By the time I got off the bus at the bottom of my road, I was feeling better. Still a bit delicate – the prospect of cooking tea aroused no enthusiasm at all – but my leaden mood had lifted somewhat. Maybe it was just tiredness, after all: things had been pretty hectic of late. I reckoned I could do with an early night.

I let myself in, and lugged the two full carriers through to the kitchen; not bothering with lights, although the place was awash with winter dusk. I was back on home ground now: familiar territory, made more intimate by shadow. Here even the dimness had its comforts. But I liked the way the glow from the fridge spilled out around me as I loaded the shelves.

I checked the kettle and clicked it on, then wandered back into the hall. The house was quiet: Nick wouldn’t be back until late. I was just shrugging out of my coat when I noticed the footprints.

Smeared grey footprints, on my freshly-hoovered carpet: leading upstairs, and out of sight.

For what seemed like a minute I studied them in silence – but that silence was full of all the sounds I’d just been making, coming back to me in waves: the rattle of the lock, the opening door; my tired little sigh, and footsteps through to the kitchen.
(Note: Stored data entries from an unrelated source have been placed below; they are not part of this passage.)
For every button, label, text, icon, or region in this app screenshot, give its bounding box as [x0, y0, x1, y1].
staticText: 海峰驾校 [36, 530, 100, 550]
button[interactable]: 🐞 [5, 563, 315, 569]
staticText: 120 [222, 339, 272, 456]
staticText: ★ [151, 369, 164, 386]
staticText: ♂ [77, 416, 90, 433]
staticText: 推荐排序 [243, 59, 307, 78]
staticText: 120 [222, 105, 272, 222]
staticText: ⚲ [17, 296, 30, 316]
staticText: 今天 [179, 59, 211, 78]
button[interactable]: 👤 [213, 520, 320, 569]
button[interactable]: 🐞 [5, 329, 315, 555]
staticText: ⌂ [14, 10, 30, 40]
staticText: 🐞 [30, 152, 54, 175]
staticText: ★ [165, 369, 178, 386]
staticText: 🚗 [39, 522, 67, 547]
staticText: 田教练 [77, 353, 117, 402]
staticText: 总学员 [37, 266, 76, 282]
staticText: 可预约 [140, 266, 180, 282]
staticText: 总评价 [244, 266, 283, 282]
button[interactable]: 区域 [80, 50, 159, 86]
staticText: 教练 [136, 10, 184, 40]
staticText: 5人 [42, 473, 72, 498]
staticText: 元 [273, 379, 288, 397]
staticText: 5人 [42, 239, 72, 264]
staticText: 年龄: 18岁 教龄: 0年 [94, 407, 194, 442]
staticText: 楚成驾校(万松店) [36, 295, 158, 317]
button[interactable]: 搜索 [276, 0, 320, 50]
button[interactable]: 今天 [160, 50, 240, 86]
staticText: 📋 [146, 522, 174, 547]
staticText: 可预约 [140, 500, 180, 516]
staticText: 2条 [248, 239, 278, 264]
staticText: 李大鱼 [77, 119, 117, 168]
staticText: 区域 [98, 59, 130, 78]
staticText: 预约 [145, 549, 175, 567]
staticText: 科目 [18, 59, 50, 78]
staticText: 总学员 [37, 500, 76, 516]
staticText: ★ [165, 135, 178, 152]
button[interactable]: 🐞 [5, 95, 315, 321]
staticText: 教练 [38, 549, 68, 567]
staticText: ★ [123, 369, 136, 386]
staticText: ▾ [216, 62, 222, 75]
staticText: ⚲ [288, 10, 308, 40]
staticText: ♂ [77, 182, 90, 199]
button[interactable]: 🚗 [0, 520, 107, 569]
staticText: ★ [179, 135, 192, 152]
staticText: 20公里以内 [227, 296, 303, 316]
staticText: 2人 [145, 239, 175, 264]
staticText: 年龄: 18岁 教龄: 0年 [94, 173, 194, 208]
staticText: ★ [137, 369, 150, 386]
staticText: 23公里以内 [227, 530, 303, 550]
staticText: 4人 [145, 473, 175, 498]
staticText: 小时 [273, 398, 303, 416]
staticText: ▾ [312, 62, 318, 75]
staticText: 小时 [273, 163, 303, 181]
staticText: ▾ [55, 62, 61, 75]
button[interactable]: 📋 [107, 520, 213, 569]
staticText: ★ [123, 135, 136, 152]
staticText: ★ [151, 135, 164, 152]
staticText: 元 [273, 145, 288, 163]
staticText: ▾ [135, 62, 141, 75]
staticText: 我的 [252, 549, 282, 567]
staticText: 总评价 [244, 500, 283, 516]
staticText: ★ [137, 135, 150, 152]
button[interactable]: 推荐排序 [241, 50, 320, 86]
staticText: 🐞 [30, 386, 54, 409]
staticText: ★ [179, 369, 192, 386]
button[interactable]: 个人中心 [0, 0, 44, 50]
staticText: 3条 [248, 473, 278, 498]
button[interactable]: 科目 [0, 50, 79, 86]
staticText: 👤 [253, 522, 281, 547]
Each mundane noise magnified a hundredfold by the knowledge that someone else had heard them too: that someone was in here with me.
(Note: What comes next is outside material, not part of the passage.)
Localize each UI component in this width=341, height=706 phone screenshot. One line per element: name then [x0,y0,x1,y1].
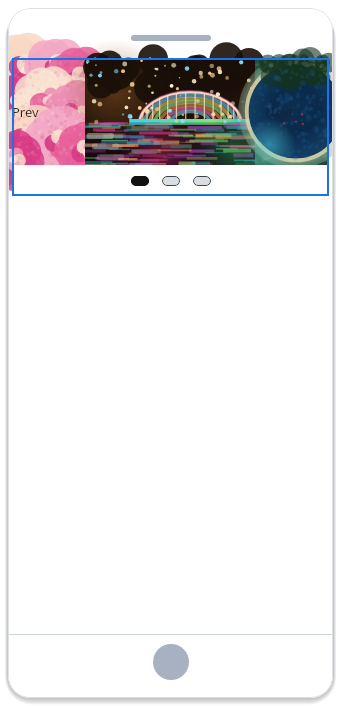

Nick , I thought, and opened my mouth to say it. But the dusky air flowed in and dried it up. My throat as well. Suddenly I couldn’t even croak.

Because I knew it wasn’t Nick, of course; knew before the thought had barely formed. A stranger’s boots had made those marks. And even as I stared upstairs – and strained my singing ears against the hush – a fist of foreboding closed inside me.

A burglar. Still here. I’ve surprised him. Upstairs.

My eyes flicked to the phone on the wall. The overfull pinboard beside it seemed almost insultingly cheerful.

So how fast could I grab it and dial 999? Faster than a shadow could come racing down the stairs towards me? And how long after that would a police car turn up? How many minutes?